Local deployment shines for hobbyist developers and security-conscious teams. Running everything locally on consumer-grade hardware (CPU, consumer NVIDIA GPU, or Apple Silicon) offers great data privacy—your data never leaves your machine.

Applications like llamafile, llama.cpp or ollama allow you to use any open model with almost no knowledge of the technical details! In a certain sense, you get the best of both worlds: it doesn't cost you anything because you're using your own hardware, and you get an easy-to-use API. However, there are important trade-offs to consider.

Your computer is probably designed for watching Netflix, not for loading the Deepseek-R1 LLM. Consumer hardware, while capable, isn't optimized for LLM inference. Even with decent hardware like a gaming GPU or Apple Silicon, you'll face constraints like higher model latency and reduced generation length support.

On a more basic level: The DeepSeek-R1 model is a size of 671 billion parameters! To load that on a single computer, you would need to have over 500GB of CPU or GPU RAM, which consumer computers typically don’t have available. The most powerful Macbook Pro you can buy in 2025 tops out at 128GB of CPU RAM.

In order to load DeepSeek-R1 on your system, you will need to make two sacrifices. First, you can’t load the full model, because it’s too big to fit. Thankfully, DeepSeek has provided several distilled models, which are basically smaller models that were fine-tuned using the reasoning data generated by the large DeepSeek-R1. For example, they provide a distilled Qwen-1.5B which is only 1.5 billion parameters (a 3.5 GB download). 

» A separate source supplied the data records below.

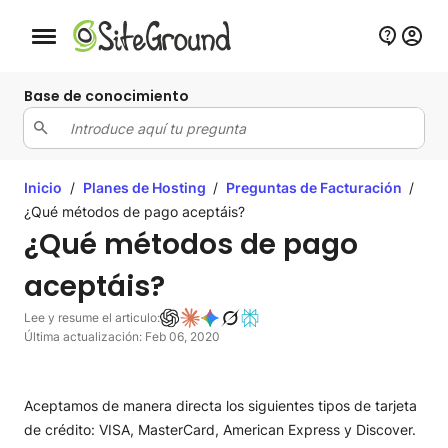
Botón de navegación móvil
Base de conocimiento
Inicio
/
Planes de Hosting
/
Preguntas de Facturación
/
¿Qué métodos de pago aceptáis?
¿Qué métodos de pago
aceptáis?
Lee y resume el articulo:
Última actualización: Feb 06, 2020
Aceptamos de manera directa los siguientes tipos de tarjeta
de crédito: VISA, MasterCard, American Express y Discover.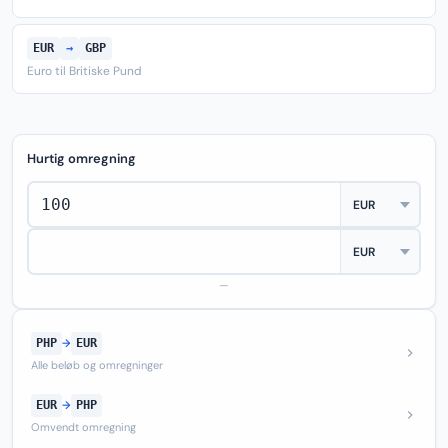
EUR
→
GBP
Euro til Britiske Pund
Hurtig omregning
—
PHP
→
EUR
Alle beløb og omregninger
EUR
→
PHP
Omvendt omregning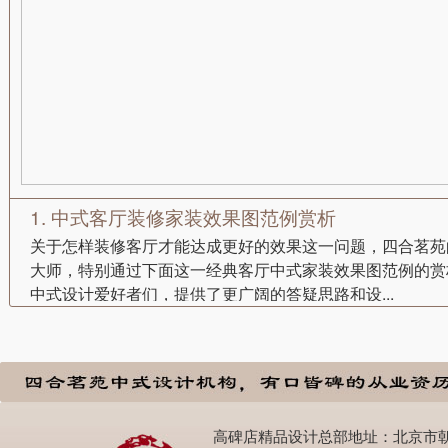
1. 中式客厅装修家装效果图范例赏析
关于怎样装修客厅才能达成更好的效果这一问题，四合茗苑
大师，特别通过下面这一经典客厅中式家装效果图范例的赏
中式设计爱好者们，提供了更广阔的答疑思路和设...
高碑店精品设计总部地址：北京市朝阳区高碑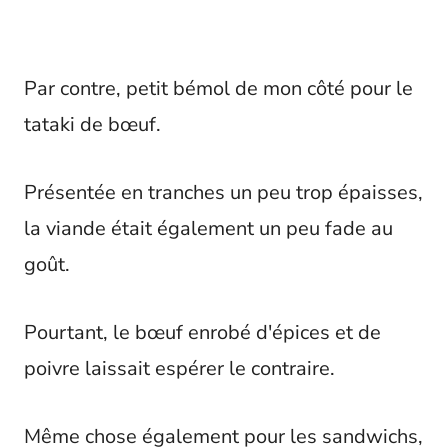
Par contre, petit bémol de mon côté pour le
tataki de bœuf.
Présentée en tranches un peu trop épaisses,
la viande était également un peu fade au
goût.
Pourtant, le bœuf enrobé d'épices et de
poivre laissait espérer le contraire.
Même chose également pour les sandwichs,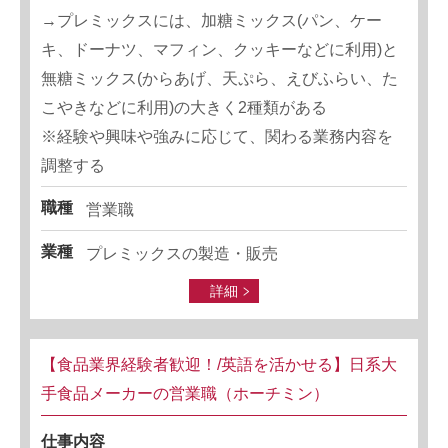
→プレミックスには、加糖ミックス(パン、ケー
キ、ドーナツ、マフィン、クッキーなどに利用)と
無糖ミックス(からあげ、天ぷら、えびふらい、た
こやきなどに利用)の大きく2種類がある
※経験や興味や強みに応じて、関わる業務内容を
調整する
職種
営業職
業種
プレミックスの製造・販売
詳細
【食品業界経験者歓迎！/英語を活かせる】日系大
手食品メーカーの営業職（ホーチミン）
仕事内容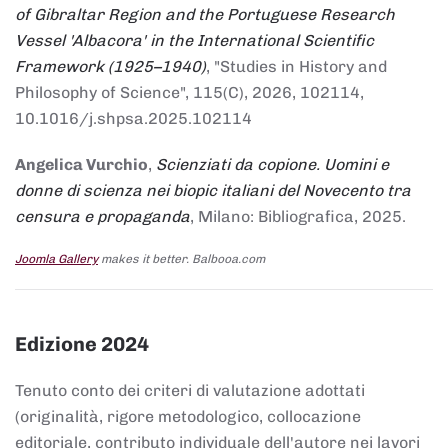
of Gibraltar Region and the Portuguese Research
Vessel 'Albacora' in the International Scientific
Framework (1925–1940)
, "Studies in History and
Philosophy of Science", 115(C), 2026, 102114,
10.1016/j.shpsa.2025.102114
Angelica Vurchio
,
Scienziati da copione. Uomini e
donne di scienza nei biopic italiani del Novecento tra
censura e propaganda
, Milano: Bibliografica, 2025.
Joomla Gallery
makes it better. Balbooa.com
Edizione 2024
Tenuto conto dei criteri di valutazione adottati
(originalità, rigore metodologico, collocazione
editoriale, contributo individuale dell'autore nei lavori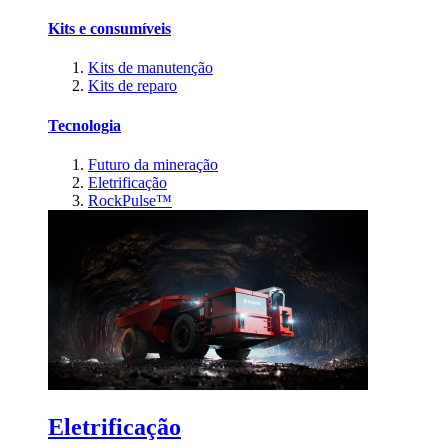
Kits e consumíveis
Kits de manutenção
Kits de reparo
Tecnologia
Futuro da mineração
Eletrificação
RockPulse™
Eletrificação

Second, models can be made even smaller by being quantized. In high level terms, you can think of quantization like the resolution of a youtube video. The model weights provided by DeepSeek are like the 4k resolution of the model, and in order to make it fit on a laptop, the resolution has to be scaled down to 1080p or 360p. This means that although it's still the same model framework and number of parameters, it's not going to act exactly the same: Each parameter has a "lower resolution" and won’t act the same way as the original model. There are lots of optimizations used to try to minimize the impact to the quality, but it does have an impact. There's a nice huggingface blog that explains quantization in more detail. The DeepSeek models available in ollama (whether the DeepSeek architecture or Llama and Qwen distilled ones) are all 4-bit quantized versions.

Conclusion

The flexibility of open-source models are both their strength and weakness. When choosing your deployment path, consider:

  • Scale requirements
  • Performance needs
  • Privacy concerns
  • Technical expertise
  • Budget constraints

Remember that the best solution may change as you develop and scale whatever you’re building! The key to success is staying flexible to adapt your deployment to what best suits your budget and performance requirements.